As you might recall, I had a drop bar bike with 45mm tyres and no suspension. The right bike would be a dual sus 29er, or less sus and more rubber, you choose. This doesn’t apply to the Tour Divide or Tour Aotearoa or the Munda Biddi or any other rides though. The Cloudride has more than 20,000m of vert in 1,000 ks. That’s 20m/km. Compare that to Tour Divide at 11m/km or Tour Aotearoa at less than 10m/km. The Cloudride is one hilly walk in the park. Since the ride starts and finishes at the same elevation, there is also 20,000 of descent, some of which you’ll also be walking. So that’s 20,000m of up in just 500km, which is an average or 4%...as long as there’s no flat bits.
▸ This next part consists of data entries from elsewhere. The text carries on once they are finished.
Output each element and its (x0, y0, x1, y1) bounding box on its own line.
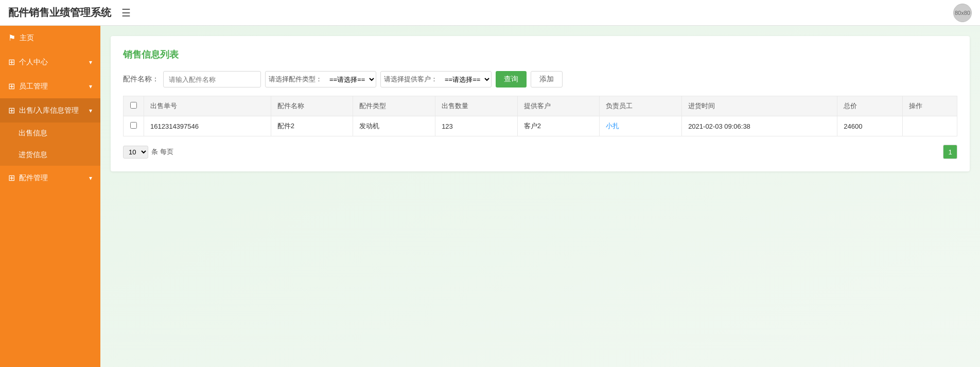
cell-time: 2021-02-03 09:06:38 (682, 116, 837, 136)
header-left: 配件销售业绩管理系统 ☰ (8, 6, 131, 20)
table-header-row: 出售单号 配件名称 配件类型 出售数量 提供客户 负责员工 进货时间 总价 操作 (124, 96, 957, 116)
row-checkbox-cell (124, 116, 144, 136)
cell-order-no: 1612314397546 (144, 116, 271, 136)
col-actions: 操作 (903, 96, 957, 116)
sidebar-subitem-inventory-info-label: 进货信息 (19, 150, 47, 160)
layout: ⚑ 主页 ⊞ 个人中心 ▾ ⊞ 员工管理 ▾ ⊞ 出售/入库信息管理 ▾ 出售信… (0, 26, 980, 367)
part-type-select-wrap: 请选择配件类型： ==请选择== (265, 71, 376, 88)
home-icon: ⚑ (8, 33, 15, 43)
cell-total-price: 24600 (837, 116, 903, 136)
col-part-type: 配件类型 (353, 96, 435, 116)
row-checkbox[interactable] (130, 122, 137, 129)
chevron-down-icon: ▾ (89, 107, 92, 114)
supplier-label: 请选择提供客户： (381, 75, 441, 84)
personal-icon: ⊞ (8, 57, 15, 67)
supplier-select-wrap: 请选择提供客户： ==请选择== (380, 71, 492, 88)
select-all-checkbox[interactable] (130, 102, 137, 109)
supplier-select[interactable]: ==请选择== (441, 72, 491, 87)
sidebar-item-personal-label: 个人中心 (19, 58, 48, 67)
sidebar-item-home-label: 主页 (20, 33, 34, 43)
add-button[interactable]: 添加 (531, 71, 563, 88)
cell-quantity: 123 (435, 116, 518, 136)
sidebar-item-home[interactable]: ⚑ 主页 (0, 26, 100, 50)
table-row: 1612314397546 配件2 发动机 123 客户2 小扎 2021-02… (124, 116, 957, 136)
sidebar-item-employee[interactable]: ⊞ 员工管理 ▾ (0, 74, 100, 98)
cell-employee: 小扎 (600, 116, 682, 136)
col-part-name: 配件名称 (271, 96, 353, 116)
col-checkbox (124, 96, 144, 116)
part-type-select[interactable]: ==请选择== (325, 72, 376, 87)
col-time: 进货时间 (682, 96, 837, 116)
menu-icon[interactable]: ☰ (121, 7, 131, 19)
col-total-price: 总价 (837, 96, 903, 116)
sidebar-item-parts[interactable]: ⊞ 配件管理 ▾ (0, 166, 100, 190)
main-content: 销售信息列表 配件名称： 请选择配件类型： ==请选择== 请选择提供客户： =… (100, 26, 980, 367)
sidebar-subitem-inventory-info[interactable]: 进货信息 (0, 144, 100, 166)
part-name-label: 配件名称： (123, 75, 159, 84)
sidebar-subitem-sales-info-label: 出售信息 (19, 129, 47, 138)
page-1-button[interactable]: 1 (943, 145, 957, 159)
pagination-bar: 10 20 50 条 每页 1 (123, 145, 957, 159)
sidebar-item-sales-inventory-label: 出售/入库信息管理 (19, 106, 79, 115)
chevron-down-icon: ▾ (89, 83, 92, 90)
page-size-wrap: 10 20 50 条 每页 (123, 146, 173, 159)
employee-icon: ⊞ (8, 81, 15, 91)
employee-link[interactable]: 小扎 (606, 122, 619, 130)
sidebar-subitem-sales-info[interactable]: 出售信息 (0, 123, 100, 144)
cell-part-name: 配件2 (271, 116, 353, 136)
parts-icon: ⊞ (8, 173, 15, 183)
sidebar: ⚑ 主页 ⊞ 个人中心 ▾ ⊞ 员工管理 ▾ ⊞ 出售/入库信息管理 ▾ 出售信… (0, 26, 100, 367)
part-name-input[interactable] (163, 71, 261, 88)
pagination-pages: 1 (943, 145, 957, 159)
sales-card: 销售信息列表 配件名称： 请选择配件类型： ==请选择== 请选择提供客户： =… (111, 36, 970, 171)
filter-bar: 配件名称： 请选择配件类型： ==请选择== 请选择提供客户： ==请选择== … (123, 71, 957, 88)
avatar[interactable]: 80x80 (953, 4, 972, 22)
app-title: 配件销售业绩管理系统 (8, 6, 111, 20)
cell-actions (903, 116, 957, 136)
part-type-label: 请选择配件类型： (266, 75, 325, 84)
card-title: 销售信息列表 (123, 48, 957, 61)
cell-part-type: 发动机 (353, 116, 435, 136)
sidebar-item-employee-label: 员工管理 (19, 82, 48, 91)
sales-inventory-icon: ⊞ (8, 106, 15, 115)
per-page-label: 条 每页 (151, 147, 173, 156)
sidebar-item-parts-label: 配件管理 (19, 173, 48, 183)
col-quantity: 出售数量 (435, 96, 518, 116)
query-button[interactable]: 查询 (496, 71, 527, 88)
header: 配件销售业绩管理系统 ☰ 80x80 (0, 0, 980, 26)
col-supplier: 提供客户 (517, 96, 600, 116)
sidebar-item-personal[interactable]: ⊞ 个人中心 ▾ (0, 50, 100, 74)
page-size-select[interactable]: 10 20 50 (123, 146, 148, 159)
chevron-down-icon: ▾ (89, 59, 92, 66)
sales-table: 出售单号 配件名称 配件类型 出售数量 提供客户 负责员工 进货时间 总价 操作 (123, 96, 957, 136)
chevron-down-icon: ▾ (89, 174, 92, 182)
col-order-no: 出售单号 (144, 96, 271, 116)
sidebar-item-sales-inventory[interactable]: ⊞ 出售/入库信息管理 ▾ (0, 98, 100, 123)
col-employee: 负责员工 (600, 96, 682, 116)
cell-supplier: 客户2 (517, 116, 600, 136)
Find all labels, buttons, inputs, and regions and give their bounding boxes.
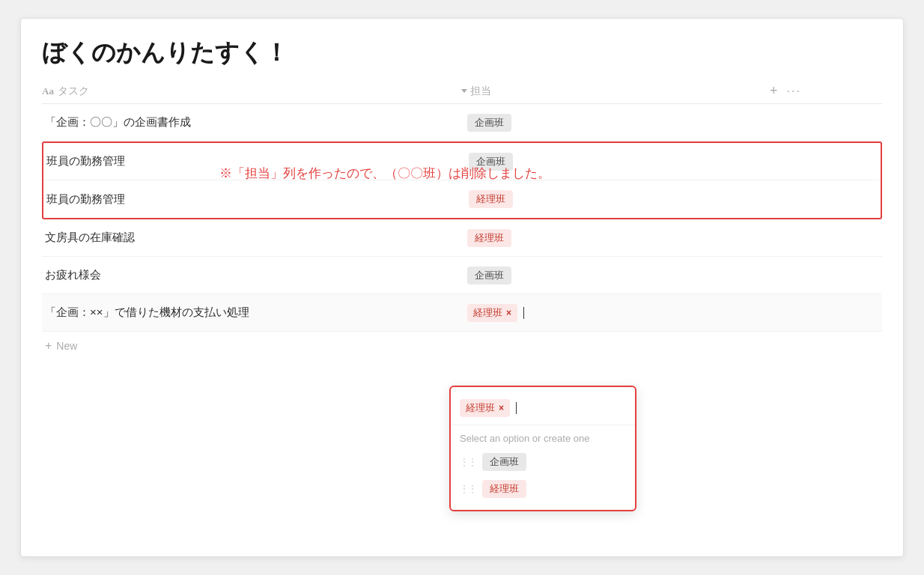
tag[interactable]: 企画班 <box>469 153 513 171</box>
dropdown-hint: Select an option or create one <box>451 425 635 448</box>
table-header: Aa タスク 担当 + ··· <box>42 83 882 104</box>
task-cell: 文房具の在庫確認 <box>42 223 461 252</box>
table-row: お疲れ様会 企画班 <box>42 257 882 294</box>
text-type-icon: Aa <box>42 85 54 97</box>
main-container: ぼくのかんりたすく！ Aa タスク 担当 + ··· <box>20 18 904 557</box>
task-column-header: Aa タスク <box>42 85 461 98</box>
new-row[interactable]: + New <box>42 332 882 360</box>
task-column-label: タスク <box>58 85 89 98</box>
assignee-cell[interactable]: 経理班 <box>461 222 770 255</box>
dropdown-editing-row: 経理班 × <box>451 395 635 425</box>
table-row: 「企画：〇〇」の企画書作成 企画班 <box>42 104 882 142</box>
dropdown-arrow-icon <box>461 89 467 93</box>
task-cell: お疲れ様会 <box>42 261 461 290</box>
more-options-button[interactable]: ··· <box>787 85 801 98</box>
option-tag-kikaku[interactable]: 企画班 <box>482 453 526 471</box>
drag-handle-icon: ⋮⋮ <box>460 484 476 494</box>
highlighted-row-group: 班員の勤務管理 企画班 班員の勤務管理 経理班 <box>42 142 882 219</box>
tag[interactable]: 経理班 <box>467 229 511 247</box>
table-row: 班員の勤務管理 経理班 <box>43 180 881 218</box>
page-title: ぼくのかんりたすく！ <box>42 37 882 70</box>
assignee-cell[interactable]: 経理班 <box>463 183 768 216</box>
new-row-label: New <box>56 340 77 352</box>
table-row: 班員の勤務管理 企画班 <box>43 143 881 180</box>
tag[interactable]: 企画班 <box>467 114 511 132</box>
assignee-column-label: 担当 <box>470 85 491 98</box>
dropdown-option[interactable]: ⋮⋮ 企画班 <box>451 448 635 475</box>
tag-with-remove[interactable]: 経理班 × <box>467 304 517 322</box>
task-table: Aa タスク 担当 + ··· 「企画：〇〇」の企画書作成 <box>42 83 882 360</box>
assignee-cell-editing[interactable]: 経理班 × <box>461 296 770 329</box>
drag-handle-icon: ⋮⋮ <box>460 457 476 467</box>
dropdown-cursor <box>516 402 517 414</box>
dropdown-option[interactable]: ⋮⋮ 経理班 <box>451 475 635 502</box>
cursor-indicator <box>523 307 524 319</box>
assignee-cell[interactable]: 企画班 <box>463 145 768 178</box>
dropdown-remove-tag-button[interactable]: × <box>499 403 504 413</box>
editing-tag-label: 経理班 <box>466 401 495 415</box>
task-cell: 班員の勤務管理 <box>43 185 463 214</box>
assignee-cell[interactable]: 企画班 <box>461 259 770 292</box>
dropdown-popup: 経理班 × Select an option or create one ⋮⋮ … <box>449 386 636 511</box>
assignee-cell[interactable]: 企画班 <box>461 106 770 139</box>
option-tag-keiri[interactable]: 経理班 <box>482 480 526 498</box>
tag-label: 経理班 <box>473 306 502 320</box>
tag[interactable]: 経理班 <box>469 190 513 208</box>
assignee-column-header[interactable]: 担当 <box>461 85 770 98</box>
tag[interactable]: 企画班 <box>467 267 511 285</box>
add-column-button[interactable]: + <box>770 83 778 99</box>
table-row: 文房具の在庫確認 経理班 <box>42 219 882 257</box>
task-cell: 「企画：××」で借りた機材の支払い処理 <box>42 298 461 327</box>
dropdown-editing-tag[interactable]: 経理班 × <box>460 399 510 417</box>
extra-columns: + ··· <box>770 83 882 99</box>
remove-tag-button[interactable]: × <box>506 308 511 318</box>
task-cell: 班員の勤務管理 <box>43 147 463 176</box>
task-cell: 「企画：〇〇」の企画書作成 <box>42 108 461 137</box>
new-row-plus-icon: + <box>45 339 52 353</box>
table-row-editing: 「企画：××」で借りた機材の支払い処理 経理班 × <box>42 294 882 332</box>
From Jindy to CBR you’ll spend one sixth of your time over 10%...jus’ sayin.

The other thing that makes a dual sus 29er the right bike for the Cloudride is the surface. The Tour Aotearoa is about 60% sealed, the Cloudride is less than 10% sealed. Moreover, there are hundreds of kilometres of bush tracks and high country tussocks, which will hurt your rear end a lot, but not as much as they’ll hurt your wrists. The reason why this article has taken four months to write is that the sensation is only just returning to all my fingers.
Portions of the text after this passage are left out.